Blogpost:
Bohse
GPS (3)
‘Dat was het politiecommissariaat. Ik moet er even langs. Nog een kleinigheidje in verband met dat witte poeder in die brieven. Tot zo, schat.’
Dat “schat” was een fout, besefte ik zodra het me was ontsnapt, want daarmee was het wantrouwen van mijn vrouw meteen gewekt. Ik spreek haar namelijk enkel zo aan als ik snel weg wil, zalvend en zonder verdere confrontatie, omdat elke seconde langer en elk bijkomend woord slechts in mijn nadeel zullen werken. En daardoor was ze plots niet meer van plan om genoegen te nemen met het antwoord dat ik schielijk meegaf, mijn autosleutel al in de hand, één arm door de mouw van mijn jas en gretig reikend naar onze nieuwe voordeur.

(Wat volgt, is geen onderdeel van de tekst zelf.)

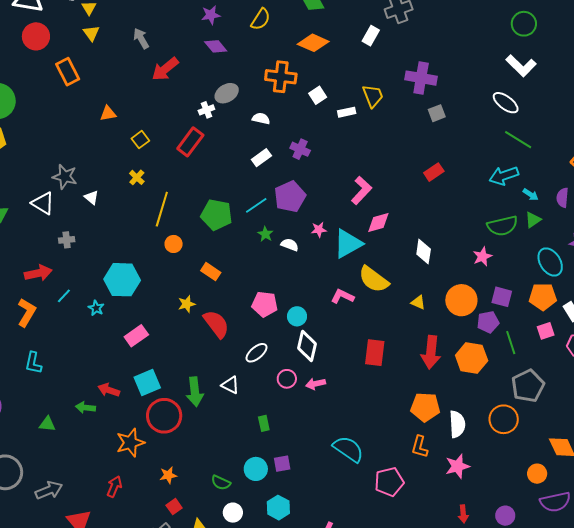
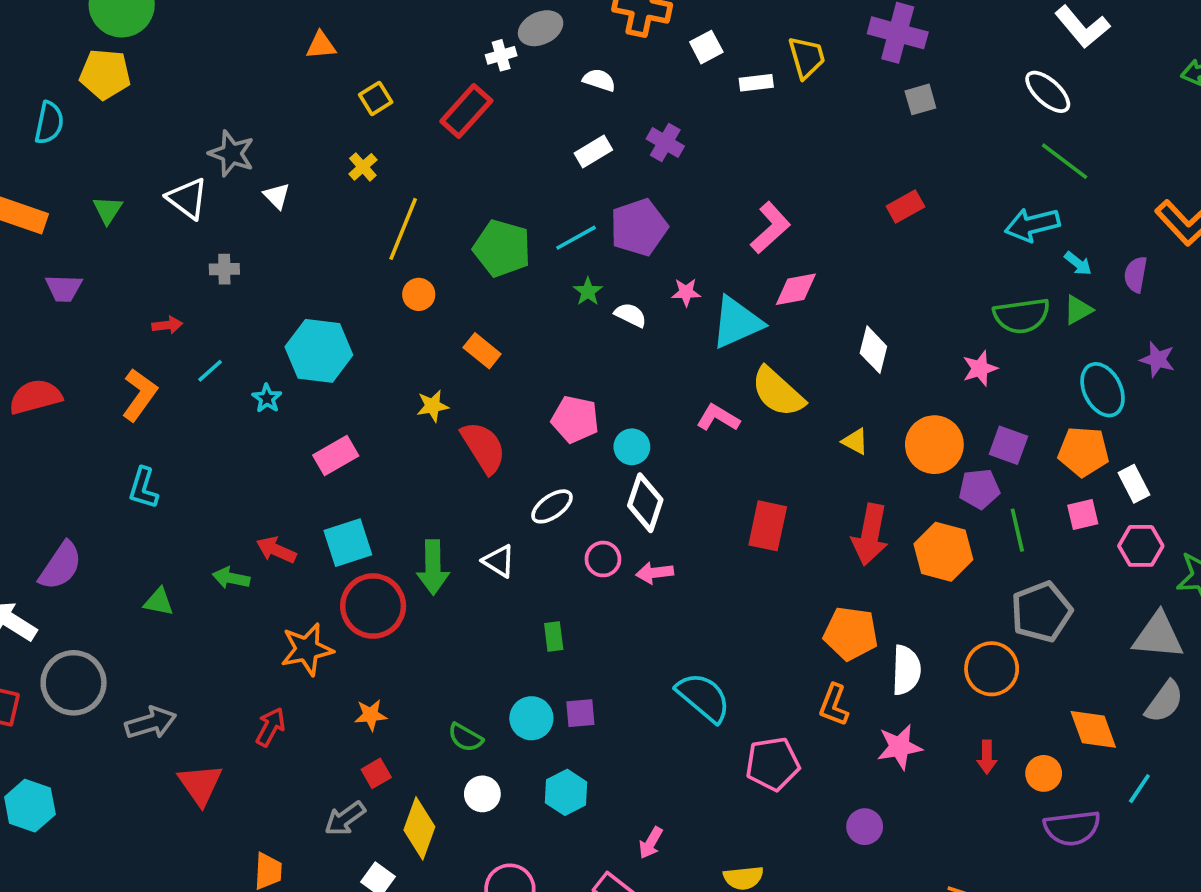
red arrow: (38, 273) -> (167, 325), size x0.6
red arrow: (463, 514) -> (987, 757), moved
purple circle: (505, 516) -> (865, 827), moved

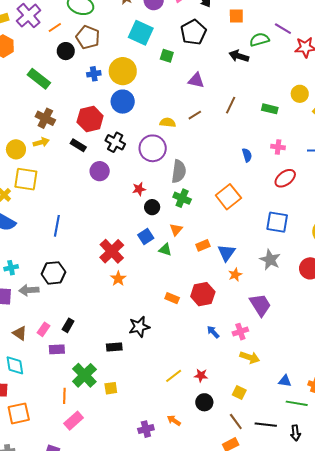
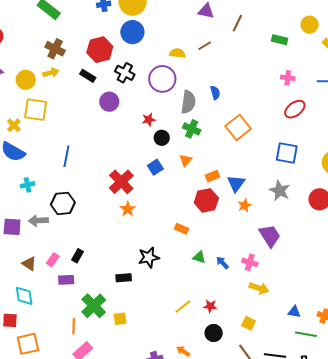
brown line: (231, 105) -> (237, 23), moved
blue semicircle: (247, 155) -> (215, 93), moved
green triangle: (165, 250) -> (199, 257), moved
cyan cross: (11, 268) -> (28, 185), moved
red hexagon: (203, 294) -> (206, 200), moved
pink cross: (240, 332) -> (250, 262), turned 35

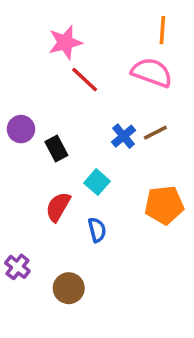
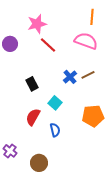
purple circle: (21, 129) -> (10, 44), moved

‘Ho maar,’ trok ze me aan de teugels. ‘En waarom precies moet je weer naar dat politiebureau? Ik heb meer details nodig.’
Ik trok mijn hand van de deurknop af. Weer een snelle vluchtpoging die in het water viel. Ik probeer het wel vaker, zo’n haastige uittocht met achterlating van een halve uitleg omdat de integrale versie me in de problemen gaat brengen. Maar lukken doet het dus nauwelijks of nooit. Feind hört mit. Met immer gespitste oren, in mijn geval. Net als die hond van ons - die heeft ook maar een half geluid nodig om de kop op te richten en wantrouwig te grommen. En de vijand is in mijn particuliere geval helaas niet op haar mooie achterhoofd gevallen.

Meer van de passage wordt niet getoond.